DynaSoar writes "On Friday November 13th, ESA'a Rosetta probe will get its third and final gravity assist slingshot from Earth on its way to its primary targets, the asteroid Lutetia and Comet 67P/Churyumov-Gerasimenko. But the slingshot itself will allow ESA scientists to examine the trajectory for unusual changes seen in several other probes' velocities. An unaccountable variation was first noticed as excess speed in Pioneers 11 and 12, and has since been called the Pioneer Anomaly. More troubling than mere speed increase is the inconsistency of the effect. While Galileo and NEAR had appreciable speed increases, Cassini and Messenger did not. Rosetta itself gained more speed than expected from its 2005 fly-by, but only the expected amount from its 2007 fly-by. Several theories have been advanced, from mundane atmospheric drag to exotic variations on special relativity, but none are so far adequate to explain both the unexpected velocity increases and the lack of them in different instances. Armed with tracking hardware and software capable of measuring Rosetta's velocity within a few millimeters per second while it flies past at 45,000 km/hr, ESA will be gathering data which it hopes will help unravel the mystery."
This isn't the Pioneer anomaly. The latter was seen not in flybys but during extended cruise phases with no maneuvers. As far as I know, it has only been seen in Pioneers, although that may be due to the particular nature of those spacecraft that make them excellent tests for this effect. (Assuming it's not entirely intrinsic to the spacecraft in the first place.)
This effect is a flyby effect and is different from the Pioneer Anomaly, as the article itself pretty clearly notes.
Pioneer 10 and 11, of course (not 11 and 12)
The Pioneer 10 & 11 spacecraft both flew by Jupiter, and Pioneer 11 went on to Saturn encounter.
I remember it well - while a grad student at the Lunar & Plantetary Labs, I helped with the Imaging Photopolarimeter during Saturn Encounter.
The spacecraft, designed in the early 1970's, had essentially no onboard memory, so instructions had to be uploaded in real time. The several hour-long communications delay made for real excitement at encounter (Did the spacecraft survive the ring crossing? Did the instruction arrive? Did the sensor point in the correct direction? Is it returning images?)
We'd spent months in advance, preparing alternative sequences for the encounter. Each sequence was on punched papertape. Then, at encounter in September 1979, we'd pick the tape, mount it on a teletype, and send the data out over the NASA deep space network, then anxiously wait to see if the instructions worked on Pioneer 11.

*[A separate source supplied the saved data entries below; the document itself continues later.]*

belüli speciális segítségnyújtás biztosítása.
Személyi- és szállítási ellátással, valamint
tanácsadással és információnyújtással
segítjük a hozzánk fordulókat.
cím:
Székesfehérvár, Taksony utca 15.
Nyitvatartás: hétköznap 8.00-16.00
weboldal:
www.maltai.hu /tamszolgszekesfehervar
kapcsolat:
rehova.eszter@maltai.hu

I'm sorry but your post encountered a fly-by anomaly when passing one of the big Internet routers, and therefore was delayed, thus allowing other posts to come before it.
The Tao of math: The numbers you can count are not the real numbers.
Wait, 60 isn't divisible with 10 now?
Yep, same guy.
Before Cuckoo's Egg, I was better known as a planetary scientist. My PhD dissertation relied on polarization data taken by Pioneer 10 & 11 to understand the scattering characteristics of Jupiter's upper atmosphere.